A quote from Susan Cain’s book The Power of Introverts depicts this perfectly for those who struggle with this: “Sometimes it helps to be a pretend-extrovert. There’s always time to be quiet later.”
Does this mean you should be a pretend-extrovert? If the situation calls for it, then yes. According to research, there are a majority of teachers who believe that the “ideal student” is an extrovert. However, this is unusual considering the many great thinkers who were introverts — Charles Darwin, Steven Spielberg, Albert Einstein, George Orwell, J.K. Rowling, Larry Page; none of them would have made “ideal students.”
While this stigma may seem unfair, it is true that we all need to fake it a little so that we can get out of our comfort zones and do things we never thought we can do. Acting as an extrovert undoubtedly gives you certain advantages e.g. participation marks and boosts your confidence when public speaking is necessary. After all, no teacher enjoys teaching students who are passive in responding or participating all the time!
#6. Take advantage of your written communication skills
“The birth of the internet and everything that has come with it has created an environment which allows introverts to thrive like never before.” — Goalcast
In this day and age of the internet, the world has changed to give introverts the advantage. If you are the kind of introvert who is much better at written rather than oral communication, give writing a try!
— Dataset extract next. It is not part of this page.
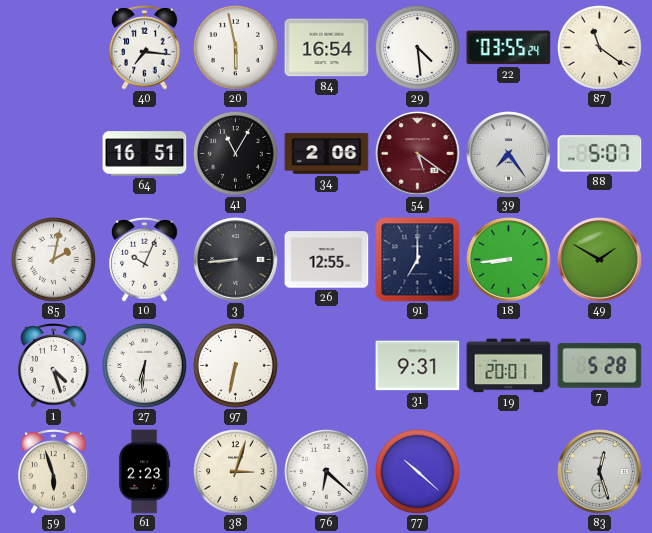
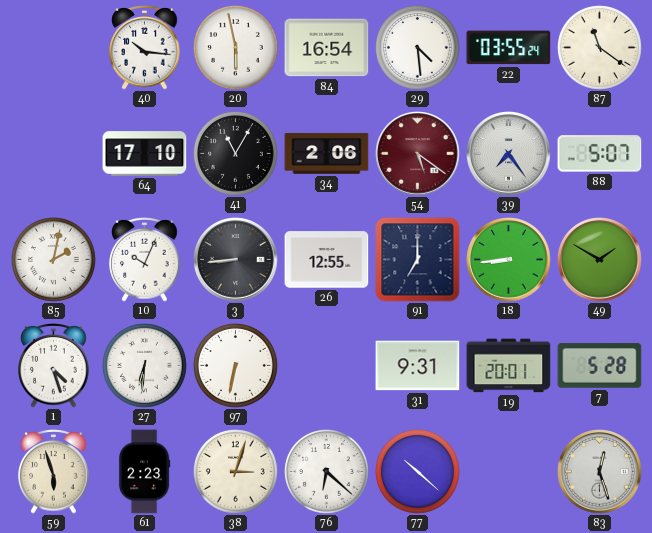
40: 7:16 -> 10:16
64: 16:51 -> 17:10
Online platforms are your best friends. It gives you the freedom to create quality content and express all your thoughts and ideas; it is a bucket to purge all your views and feelings into. All this couldn’t be done 2 decades ago.
Since most of the time isolation is preferred, some of the best career fields for introverts include:
- Online Writing
- Visual arts
“Everyone shines, given the right lighting. For some, it’s a Broadway spotlight; for others, a lamplit desk.” — Susan Cain
Success is not catered to any certain group of people. Rather, it is how you cater your strengths and abilities to navigate your way towards it. As an introvert, it is definitely possible for you to find success by using your natural introversion qualities to your advantage.